We expect to get a dose of the facts when we visit the doctor: details of our health, maybe a diagnosis, then a prognosis for the near future, with a swift good-bye. Yet what if these facts were heavily influenced by something less objective?
This happens every time we interact with a medical professional, or with anyone. Because whether we realize it or not, each one of us is guided by that dreaded f-word, our feelings.
In fact, Danielle Ofri, associate professor at NYU School of Medicine, recently shed light on how doctors’ natural feelings continue to influence their work.
We flipped when we first read it! Check out what Dr. Ofri says:
By now, even the most hard-core, old-school doctors recognize that emotions are present in medicine at every level, but the consideration of them rarely makes it into medical school curriculums, let alone professional charters. Typically, feelings are lumped into the catch-all of stress or fatigue, with the unspoken assumption that with enough gumption these irritants can be corralled.

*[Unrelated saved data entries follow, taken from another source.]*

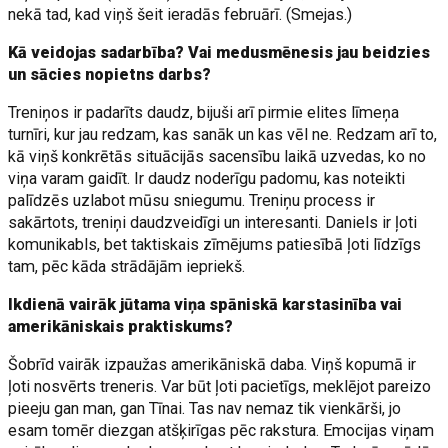
nekā tad, kad viņš šeit ieradās februārī. (Smejas.)
Kā veidojas sadarbība? Vai medusmēnesis jau beidzies
un sācies nopietns darbs?
Treniņos ir padarīts daudz, bijuši arī pirmie elites līmeņa
turnīri, kur jau redzam, kas sanāk un kas vēl ne. Redzam arī to,
kā viņš konkrētās situācijās sacensību laikā uzvedas, ko no
viņa varam gaidīt. Ir daudz noderīgu padomu, kas noteikti
palīdzēs uzlabot mūsu sniegumu. Treniņu process ir
sakārtots, treniņi daudzveidīgi un interesanti. Daniels ir ļoti
komunikabls, bet taktiskais zīmējums patiesībā ļoti līdzīgs
tam, pēc kāda strādājām iepriekš.
Ikdienā vairāk jūtama viņa spāniskā karstasinība vai
amerikāniskais praktiskums?
Šobrīd vairāk izpaužas amerikāniskā daba. Viņš kopumā ir
ļoti nosvērts treneris. Var būt ļoti pacietīgs, meklējot pareizo
pieeju gan man, gan Tīnai. Tas nav nemaz tik vienkārši, jo
esam tomēr diezgan atšķirīgas pēc rakstura. Emocijas viņam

Boo, hiss! Looking at emotions as “irritants [that] can be corralled” is very 2011. So out with the old wisdom; Ofri goes on with the new:
The emotional layers in medicine, however, are far more pervasive. Emotions have been described by the neuroscientist Antonio Damasio as the “continuous musical line of our minds, the unstoppable humming …” This basso continuo thrums along, modulating doctors’ actions and perceptions, while we make a steady stream of conscious medical decisions that have direct consequences for our patients. Emotions can overshadow clinical algorithms, quality control measures, even medical experience. We may never fully master them, but we must at least be conscious of them and of how they can sometimes dominate the symphony of our actions.
Ofri then describes how she helps her team work with their feelings, not against them:
Today, at least, when my medical team faces the prospect of giving bad news or admitting a medical error, I try to help my students and interns pay attention to the basso continuo running underneath. I try to point out when our emotions might be impeding us, and when, as sometimes happens, they might be assisting us in caring for our patients. Doctors can’t — and shouldn’t — eradicate the emotions that grease the wheels of patient care. But being alert to them can help us minimize where we fall short, and maximize where we succeed.
One more time, consciously using our emotions on the job can maximize our success.
We’ll take that as the doctor’s orders.